Un homme qui s’intéresse aux chats ne peut être mauvais. Si on en croit Hermann Hesse, André Gide était bon : « L’entretien se poursuivait, animé et tonique. C’est Gide qui, tout naturellement, le menait, et l’on ne pouvait un instant supposer qu’il n’y fût pas tout entier. Et pourtant, il n’y était pas tout entier. Ma femme, qui n’observait pas notre hôte illustre avec moins d’attention que je ne le faisais, peut en témoigner : pendant les quelque deux heures qu’il passa chez nous, assis sur le divan, le dos tourné à la large baie et au Monte Generoso, sans abandonner la conversation, ses yeux scrutateurs, curieux, épris de vie en dépit de leur gravité, revenaient toujours à la corbeille des deux chats, à la mère et à son petit. Il les observait tous deux avec intérêt et plaisir, et le chaton, en particulier, lorsqu’il tendait sa petite tête et, de ses yeux encore à demi aveugles, contemplait, intrigué, le monde immense et inconnu, peinait et rampait pour atteindre le bord de la corbeille, et retombait en arrière pour s’en revenir vers la mère, le corps étiré sur ses jambes incertaines. C’était le regard tranquille d’un visage discipliné, habitué au monde, un visage bien élevé, mais dans le regard et dans la persistance avec laquelle il revenait toujours à son objet, il y avait la grande force qui régit sa vie, qui l’avait entraîné en Afrique, en Angleterre, en Allemagne et en Grèce. »
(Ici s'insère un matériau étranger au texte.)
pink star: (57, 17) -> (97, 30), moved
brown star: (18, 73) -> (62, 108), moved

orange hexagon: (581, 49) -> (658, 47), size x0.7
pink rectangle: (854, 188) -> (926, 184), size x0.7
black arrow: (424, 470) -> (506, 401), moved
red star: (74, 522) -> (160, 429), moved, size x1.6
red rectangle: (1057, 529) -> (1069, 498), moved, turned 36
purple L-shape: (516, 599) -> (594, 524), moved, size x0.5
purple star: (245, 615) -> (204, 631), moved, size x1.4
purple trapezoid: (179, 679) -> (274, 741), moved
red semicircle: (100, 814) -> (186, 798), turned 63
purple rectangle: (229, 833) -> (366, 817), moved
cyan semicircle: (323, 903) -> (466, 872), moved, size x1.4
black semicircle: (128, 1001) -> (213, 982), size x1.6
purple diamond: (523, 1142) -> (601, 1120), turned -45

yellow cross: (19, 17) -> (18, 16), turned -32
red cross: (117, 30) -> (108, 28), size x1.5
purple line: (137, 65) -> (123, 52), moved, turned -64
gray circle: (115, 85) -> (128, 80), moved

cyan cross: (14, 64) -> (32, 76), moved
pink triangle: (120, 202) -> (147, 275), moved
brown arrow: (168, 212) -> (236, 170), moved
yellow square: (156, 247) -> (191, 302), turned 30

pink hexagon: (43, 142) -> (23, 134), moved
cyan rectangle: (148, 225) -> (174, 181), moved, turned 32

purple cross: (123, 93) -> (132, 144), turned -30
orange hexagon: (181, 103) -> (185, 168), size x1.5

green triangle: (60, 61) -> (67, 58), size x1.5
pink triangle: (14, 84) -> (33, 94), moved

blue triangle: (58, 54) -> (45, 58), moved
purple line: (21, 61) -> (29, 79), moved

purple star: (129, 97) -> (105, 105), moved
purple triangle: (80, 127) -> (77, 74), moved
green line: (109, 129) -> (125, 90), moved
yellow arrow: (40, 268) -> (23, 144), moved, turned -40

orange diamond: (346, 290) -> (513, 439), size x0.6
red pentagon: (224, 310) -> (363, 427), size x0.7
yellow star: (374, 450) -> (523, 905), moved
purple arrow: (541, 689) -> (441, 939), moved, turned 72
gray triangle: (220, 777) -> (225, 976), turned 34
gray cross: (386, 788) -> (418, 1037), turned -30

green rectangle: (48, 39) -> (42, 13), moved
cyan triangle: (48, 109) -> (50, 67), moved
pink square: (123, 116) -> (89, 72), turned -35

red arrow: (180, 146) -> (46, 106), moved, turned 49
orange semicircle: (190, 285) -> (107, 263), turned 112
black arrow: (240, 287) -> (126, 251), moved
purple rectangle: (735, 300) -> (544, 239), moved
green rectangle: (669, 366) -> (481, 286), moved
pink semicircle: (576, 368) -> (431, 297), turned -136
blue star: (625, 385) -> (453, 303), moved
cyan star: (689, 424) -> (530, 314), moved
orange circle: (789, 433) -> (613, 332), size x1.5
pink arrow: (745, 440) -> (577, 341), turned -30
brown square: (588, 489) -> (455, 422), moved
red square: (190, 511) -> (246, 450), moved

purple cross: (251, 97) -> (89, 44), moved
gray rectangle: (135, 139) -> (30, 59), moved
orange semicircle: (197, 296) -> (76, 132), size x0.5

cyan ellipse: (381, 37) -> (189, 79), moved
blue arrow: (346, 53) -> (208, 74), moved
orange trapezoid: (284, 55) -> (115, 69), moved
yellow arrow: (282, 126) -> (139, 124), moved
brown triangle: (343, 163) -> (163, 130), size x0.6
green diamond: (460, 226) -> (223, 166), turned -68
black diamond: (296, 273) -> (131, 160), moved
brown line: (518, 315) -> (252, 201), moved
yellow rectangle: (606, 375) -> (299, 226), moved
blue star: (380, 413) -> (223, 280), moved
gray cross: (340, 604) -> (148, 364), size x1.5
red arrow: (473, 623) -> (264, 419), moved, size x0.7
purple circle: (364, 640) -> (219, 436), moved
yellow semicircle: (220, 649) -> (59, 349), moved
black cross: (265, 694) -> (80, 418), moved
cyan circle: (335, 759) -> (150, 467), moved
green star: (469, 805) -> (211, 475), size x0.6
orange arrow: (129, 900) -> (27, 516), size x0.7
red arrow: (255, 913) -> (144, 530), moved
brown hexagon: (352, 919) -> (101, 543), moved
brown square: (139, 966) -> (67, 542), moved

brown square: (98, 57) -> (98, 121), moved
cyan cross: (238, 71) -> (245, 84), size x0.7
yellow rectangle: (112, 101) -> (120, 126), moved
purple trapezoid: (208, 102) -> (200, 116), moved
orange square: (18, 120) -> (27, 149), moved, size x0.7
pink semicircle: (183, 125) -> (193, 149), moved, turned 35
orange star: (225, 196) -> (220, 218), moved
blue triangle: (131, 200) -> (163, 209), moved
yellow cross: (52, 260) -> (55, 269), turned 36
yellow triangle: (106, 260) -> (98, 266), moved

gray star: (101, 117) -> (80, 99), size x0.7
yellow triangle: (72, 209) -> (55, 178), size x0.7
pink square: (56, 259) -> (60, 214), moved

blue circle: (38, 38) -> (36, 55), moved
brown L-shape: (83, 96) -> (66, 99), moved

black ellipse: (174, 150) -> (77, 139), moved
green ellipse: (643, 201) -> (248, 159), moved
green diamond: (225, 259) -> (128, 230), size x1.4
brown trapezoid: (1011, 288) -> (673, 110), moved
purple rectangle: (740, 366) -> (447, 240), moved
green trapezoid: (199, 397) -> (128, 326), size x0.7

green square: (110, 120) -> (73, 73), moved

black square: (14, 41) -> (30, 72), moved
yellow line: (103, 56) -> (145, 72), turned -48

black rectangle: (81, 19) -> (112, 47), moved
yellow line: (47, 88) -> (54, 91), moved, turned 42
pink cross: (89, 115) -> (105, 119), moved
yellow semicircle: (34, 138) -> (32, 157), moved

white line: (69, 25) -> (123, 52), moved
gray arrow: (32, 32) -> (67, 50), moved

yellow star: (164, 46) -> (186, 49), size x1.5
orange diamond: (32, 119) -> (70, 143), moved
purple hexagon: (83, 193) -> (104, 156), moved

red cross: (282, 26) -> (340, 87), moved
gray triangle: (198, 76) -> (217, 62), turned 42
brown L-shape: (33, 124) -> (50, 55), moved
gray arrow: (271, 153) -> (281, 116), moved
J’arrive bientôt à un âge où je fréquenterai plus les enterrements que les mariages. Il n’est pas toujours facile d’honorer une invitation à l’officialisation de l’union entre deux êtres, surtout lorsque la cérémonie a lieu dans un roman de Zoé Valdés. « Ils entrèrent dans le fleuve comme ils étaient venus au monde. Le courant était glacé. Les algues leur collaient au corps, les poissons leur mordillaient la peau. Ils eurent une telle frousse devant l’assaut des piranhas qu’ils tentèrent de fuir, mais le père, brisé de fatigue, se laissa emporter vers le fond. Océanie eut le réflexe de saisir le sac de vêtements, de le tendre à sa mère avant de plonger pour remonter le pauvre inconscient à la surface, sans savoir comment elle était parvenue à tirer un tel poids. Les poissons, à supposer qu’ils s’agissent bien de poissons – et par chance ils ne voyaient pas la taille des écrevisses, des crabes ou des anguilles –,  continuaient à mordre dans le vif, mais leurs proies étaient si affamées et anémiées que les vampires passèrent leur chemin. (…) Ils nagèrent, ou du moins battirent désespérément des pieds et des mains. Ce n’était pas la meilleure façon de flotter ; quant à Aimé Transit, dont le bras gauche se paralysait par à-coups, il nageait seulement du droit. Sans se départir de sa bonne humeur, Océanie, envahie de crampes aux doigts et aux mollets, buvait la tasse sous le poids de sa mère, mais celle-ci, par chance, avançait un peu en battant des jambes. (…)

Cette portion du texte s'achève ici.